Individual mandates cause headaches.

As President Obama’s recently-released budget for 2011 reveals, with or without a health care reform bill, Medicaid stands to receive a big, taxpayer-funded bailout.  Again.  The 2011 Budget includes $25 billion in additional funding for state Medicaid programs as an extension of the bailout that was included in the 2009 economic stimulus bill.

As Heritage analysts Dennis Smith and Nina Owcharenko argued then, depending on federal bailouts to carry Medicaid through economic hardships is bad policy.

The stimulus bill provided increased federal matching rates for Medicaid programs in all fifty states.  This splurge in spending was accompanied by no caveats or strings attached to require true Medicaid reform, which is sorely needed.  Instead, the federal government succeeded only in propping up the failed policies behind the broken government program, encouraging continued sluggishness in actual improvements to the system.

What is more, federal bailouts of state Medicaid programs set states up for short-term dependency on federal dollars which will lead to long-term budgetary problems when these funds expire.  Nothing could make this clearer than the Medicaid bailout extension included in President Obama’s 2011 budget.

In a recent article in the Wall Street Journal, Janet Adamy explains that additional Medicaid funding was included to respond to Congress’ stalled efforts to achieve comprehensive health care reform.  Both of the health care bills would have expanded Medicaid and increased federal matching rates.  According to Adamy, “Some states were so confident Congress would pass a health bill that they included the extra Medicaid funds in their state budgets.”  Thus the need for additional bailout money: state fiscal irresponsibility, encouraged by Washington.

If Congress had structured the previous bailouts correctly in the first place, this additional bailout may not have been necessary.  Smith and Owcharenko outline how this should have been done.  Of course, the economic stimulus should not have included increased government spending in the first place.  Rather, tax cuts should have been used to invigorate the economy.

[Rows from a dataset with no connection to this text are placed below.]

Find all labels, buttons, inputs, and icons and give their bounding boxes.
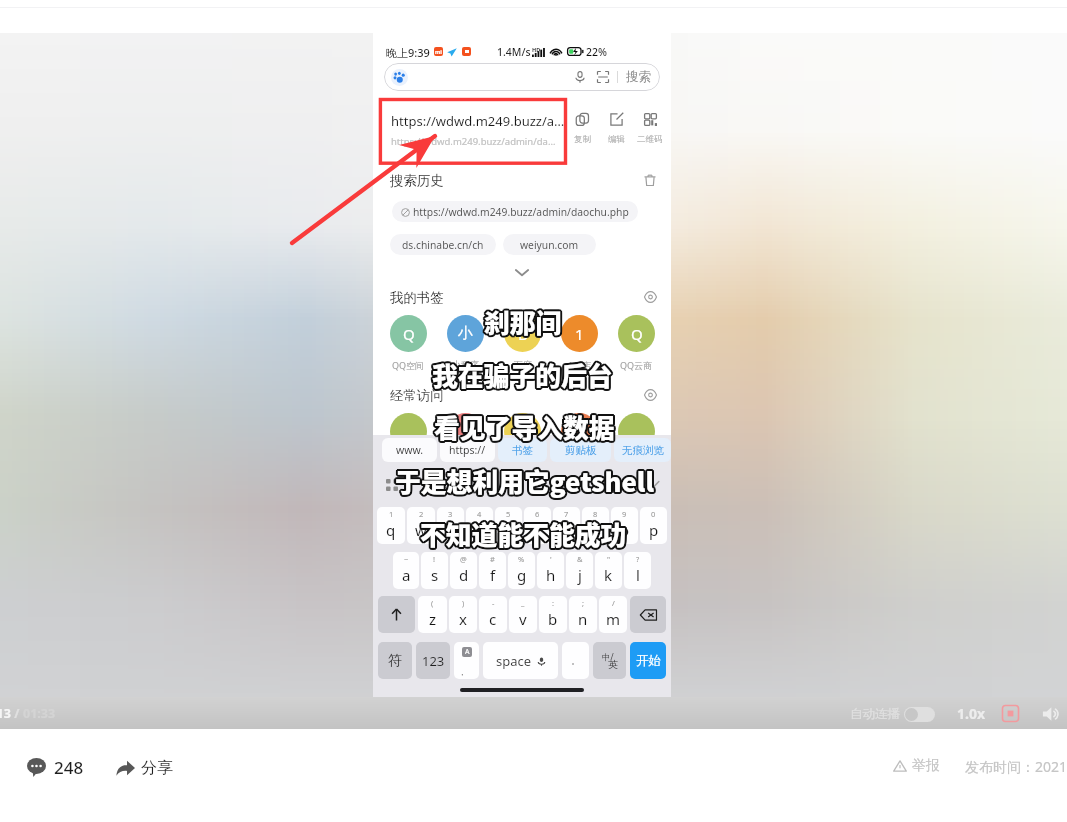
button[interactable]: 自动连播 [850, 706, 935, 722]
button[interactable]: _ [509, 596, 537, 633]
button[interactable]: 中/ [593, 642, 626, 679]
button[interactable]: - [479, 596, 507, 633]
staticText: a [402, 565, 411, 585]
button[interactable] [379, 413, 437, 450]
button[interactable]: 5 [495, 507, 522, 544]
button[interactable] [551, 413, 608, 450]
button[interactable]: 。 [562, 642, 589, 679]
staticText: 1.4M/s [497, 45, 531, 58]
button[interactable]: 编辑 [599, 113, 633, 145]
button[interactable]: @ [450, 552, 477, 589]
button[interactable]: 剪贴板 [550, 438, 611, 462]
button[interactable]: ds.chinabe.cn/ch [390, 234, 496, 255]
button[interactable]: www. [382, 438, 437, 462]
button[interactable]: ? [624, 552, 651, 589]
staticText: 我在骗子的后台 [432, 354, 613, 391]
button[interactable]: weiyun.com [503, 234, 596, 255]
button[interactable]: 小 [437, 315, 494, 370]
button[interactable] [494, 413, 551, 450]
staticText: 不知道能不能成功 [421, 516, 628, 553]
button[interactable]: Q [608, 315, 665, 371]
button[interactable]: 3 [437, 507, 464, 544]
button[interactable]: 语音搜索 [384, 63, 660, 91]
staticText: QQ云商 [620, 359, 653, 371]
button[interactable]: ; [569, 596, 597, 633]
button[interactable]: 隐藏 [640, 288, 660, 306]
staticText: v [519, 609, 527, 629]
button[interactable]: 清除历史 [640, 171, 660, 189]
button[interactable]: 0 [640, 507, 667, 544]
button[interactable]: 分享 [112, 754, 177, 782]
staticText: o [620, 520, 630, 540]
button[interactable]: 9 [611, 507, 638, 544]
staticText: 不知道能不能成功 [420, 515, 627, 552]
button[interactable]: 删除 [630, 596, 666, 633]
staticText: ) [462, 598, 465, 608]
staticText: 看见了导入数据 [433, 407, 614, 444]
staticText: 8 [593, 509, 598, 519]
staticText: HD [532, 46, 541, 53]
staticText: / [11, 705, 23, 722]
button[interactable]: & [566, 552, 593, 589]
staticText: 剪贴板 [565, 444, 597, 457]
staticText: _ [521, 598, 525, 608]
button[interactable] [378, 596, 415, 633]
button[interactable]: 6 [524, 507, 551, 544]
button[interactable]: 二维码 [633, 113, 667, 145]
button[interactable]: " [595, 552, 622, 589]
button[interactable]: 举报 [889, 753, 944, 779]
button[interactable]: 1 [377, 507, 405, 544]
button[interactable]: 隐藏 [640, 386, 660, 404]
staticText: " [607, 554, 611, 564]
button[interactable]: 1 [551, 315, 608, 371]
button[interactable]: # [479, 552, 506, 589]
button[interactable]: A [454, 642, 479, 679]
button[interactable]: space [483, 642, 558, 679]
button[interactable]: ( [418, 596, 447, 633]
button[interactable]: https:// [440, 438, 495, 462]
button[interactable]: 复制 [565, 113, 599, 145]
button[interactable]: 123 [416, 642, 450, 679]
button[interactable]: 音量 [1042, 705, 1060, 723]
staticText: 不知道能不能成功 [418, 516, 625, 553]
button[interactable]: 2 [407, 507, 435, 544]
button[interactable]: ~ [393, 552, 419, 589]
button[interactable]: ) [449, 596, 477, 633]
staticText: 分享 [141, 758, 173, 778]
staticText: 于是想利用它getshell [394, 460, 653, 497]
button[interactable]: 书签 [498, 438, 547, 462]
button[interactable]: % [508, 552, 535, 589]
button[interactable]: 开始 [630, 642, 666, 679]
button[interactable]: https://wdwd.m249.buzz/a… [391, 112, 566, 148]
button[interactable]: https://wdwd.m249.buzz/admin/daochu.php [392, 201, 638, 222]
button[interactable]: / [599, 596, 627, 633]
button[interactable]: ' [537, 552, 564, 589]
staticText: ， [458, 667, 466, 677]
button[interactable]: 7 [553, 507, 580, 544]
button[interactable]: 无痕浏览 [614, 438, 671, 462]
button[interactable]: 收起键盘 [640, 474, 662, 496]
button[interactable]: ! [421, 552, 448, 589]
button[interactable]: 8 [582, 507, 609, 544]
button[interactable]: Q [379, 315, 437, 371]
staticText: 1.0x [957, 704, 986, 723]
button[interactable]: 停止 [1002, 705, 1019, 722]
button[interactable]: B [494, 315, 551, 370]
button[interactable]: : [539, 596, 567, 633]
staticText: 发布时间：2021 [965, 757, 1067, 776]
button[interactable]: 1.0x [957, 704, 986, 723]
staticText: B [518, 324, 528, 344]
button[interactable] [608, 413, 665, 450]
button[interactable]: 248 [23, 752, 88, 783]
staticText: 我在骗子的后台 [430, 357, 611, 394]
staticText: 看见了导入数据 [434, 406, 615, 443]
button[interactable]: 菜单 [382, 475, 402, 495]
button[interactable]: 展开 [509, 265, 535, 279]
staticText: 自动连播 [850, 706, 900, 722]
button[interactable]: 4 [466, 507, 493, 544]
button[interactable]: 符 [378, 642, 412, 679]
button[interactable] [437, 413, 494, 450]
staticText: 刹那间 [482, 303, 560, 340]
staticText: 不知道能不能成功 [422, 514, 629, 551]
staticText: 英 [608, 658, 618, 671]
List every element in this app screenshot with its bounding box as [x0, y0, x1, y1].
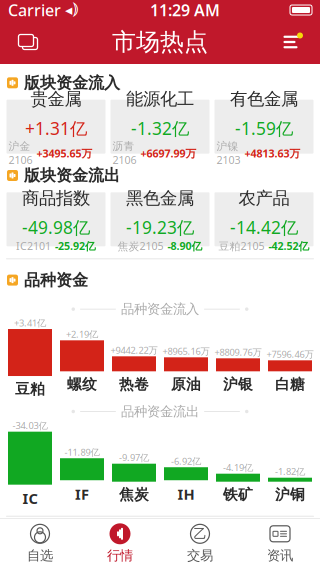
button[interactable]: 自选 [0, 519, 80, 568]
staticText: -11.89亿 [64, 446, 100, 458]
staticText: IF [75, 484, 89, 504]
staticText: 市场热点 [112, 27, 208, 57]
staticText: 11:29 AM [150, 0, 220, 21]
staticText: 版块资金流入 [24, 73, 120, 93]
staticText: 贵金属 [30, 88, 82, 110]
button[interactable]: 农产品 [214, 192, 314, 246]
button[interactable]: 行情 [80, 519, 160, 568]
staticText: 沪铜 [275, 486, 305, 504]
staticText: -9.97亿 [119, 451, 149, 464]
staticText: +9442.22万 [110, 344, 158, 356]
button[interactable]: 文件夹 [6, 22, 50, 62]
staticText: +3495.65万 [36, 146, 92, 160]
staticText: 能源化工 [126, 88, 194, 110]
staticText: 焦炭 [119, 486, 149, 504]
staticText: 主力合约资金流入/流出 [24, 528, 191, 549]
staticText: 沥青2106 [112, 140, 136, 167]
staticText: 乙 [194, 526, 206, 542]
button[interactable]: 乙 [160, 519, 240, 568]
staticText: +7596.46万 [266, 348, 314, 360]
staticText: 白糖 [275, 375, 305, 393]
staticText: 品种资金流出 [121, 403, 199, 420]
staticText: -1.59亿 [235, 117, 293, 140]
staticText: IC [22, 489, 38, 508]
staticText: 农产品 [238, 188, 290, 209]
staticText: 行情 [107, 547, 133, 564]
staticText: 商品指数 [22, 188, 90, 209]
button[interactable]: 资讯 [240, 519, 320, 568]
staticText: +8809.76万 [214, 346, 262, 358]
button[interactable]: 贵金属 [6, 100, 106, 154]
staticText: +6697.99万 [140, 146, 196, 160]
staticText: IH [178, 484, 194, 504]
button[interactable]: 有色金属 [214, 100, 314, 154]
staticText: 自选 [27, 547, 53, 564]
staticText: 热卷 [119, 375, 149, 393]
staticText: 版块资金流出 [24, 166, 120, 185]
staticText: 有色金属 [230, 88, 298, 110]
staticText: 铁矿 [223, 486, 253, 504]
staticText: 螺纹 [67, 375, 97, 393]
staticText: 品种资金流入 [121, 301, 199, 317]
button[interactable]: 黑色金属 [110, 192, 210, 246]
staticText: -25.92亿 [55, 239, 96, 253]
staticText: 原油 [171, 375, 201, 393]
staticText: Carrier [8, 0, 61, 21]
staticText: -1.32亿 [131, 117, 189, 140]
staticText: 黑色金属 [126, 188, 194, 209]
staticText: -1.82亿 [275, 465, 305, 478]
button[interactable]: 商品指数 [6, 192, 106, 246]
staticText: -6.92亿 [171, 455, 201, 467]
staticText: -34.03亿 [12, 419, 48, 432]
staticText: -42.52亿 [268, 239, 310, 253]
staticText: -19.23亿 [126, 216, 194, 239]
staticText: +8965.16万 [162, 345, 210, 357]
staticText: 沪镍2103 [216, 140, 240, 167]
staticText: 豆粕2105 [218, 239, 264, 253]
staticText: -14.42亿 [230, 216, 298, 239]
staticText: ◂⦆ [65, 2, 80, 18]
staticText: +4813.63万 [244, 146, 300, 160]
staticText: -4.19亿 [223, 461, 253, 474]
staticText: 品种资金 [24, 270, 88, 290]
button[interactable]: 能源化工 [110, 100, 210, 154]
staticText: +1.31亿 [25, 117, 87, 140]
staticText: 交易 [187, 547, 213, 564]
staticText: -49.98亿 [22, 216, 90, 239]
staticText: -8.90亿 [168, 239, 202, 253]
button[interactable]: 菜单 [270, 22, 314, 62]
staticText: 资讯 [267, 547, 293, 564]
staticText: 豆粕 [15, 380, 45, 398]
staticText: 沪金2106 [8, 140, 32, 167]
staticText: 焦炭2105 [118, 239, 164, 253]
staticText: +3.41亿 [14, 317, 46, 329]
staticText: IC2101 [16, 239, 51, 253]
staticText: 沪银 [223, 375, 253, 393]
staticText: +2.19亿 [66, 328, 98, 340]
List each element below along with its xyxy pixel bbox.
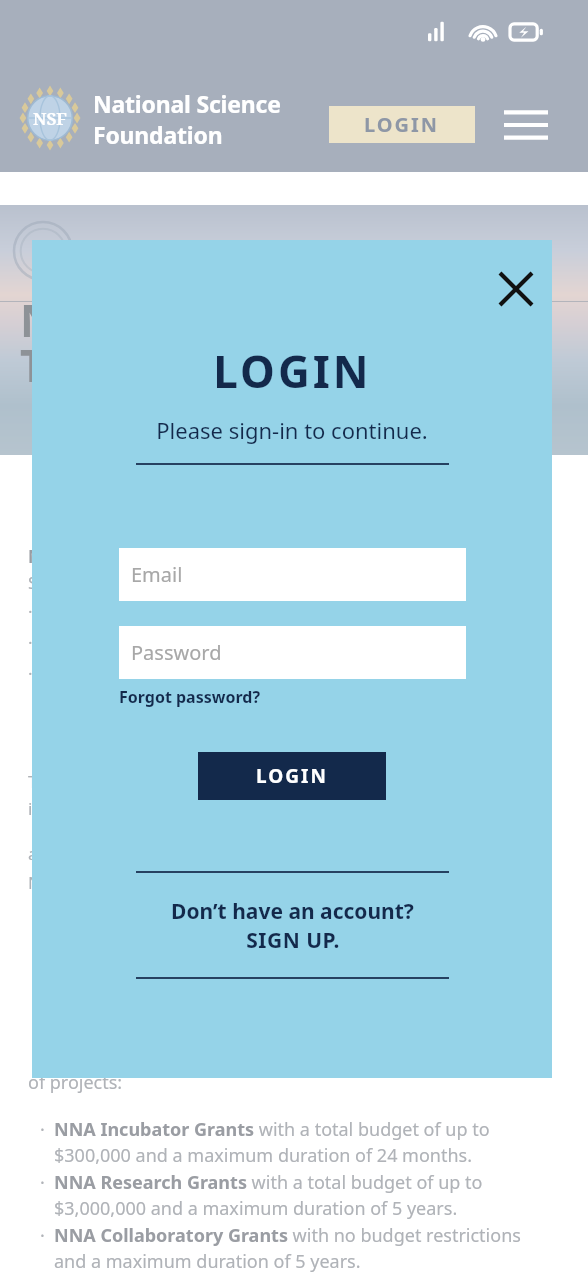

That aside, a Medicaid bailout should have established criteria to ensure that states accepting more funding took the necessary steps to improve their programs.  States should have also been required to submit plans for long-term reform.  Medicaid beneficiaries currently suffer from lack of access to care due to outdated reimbursement systems.  Addressing this would improve the quality of care for enrollees.  Lastly, both state and federal governments should have made a commitment to achieving serious entitlement reform as a part of the bailouts, assuring they would not be needed in the future.

But none of this happened.  Instead, once the extra federal funding expires, states will be left to deal with balancing their budgets and footing the bill for the same low-performing Medicaid programs.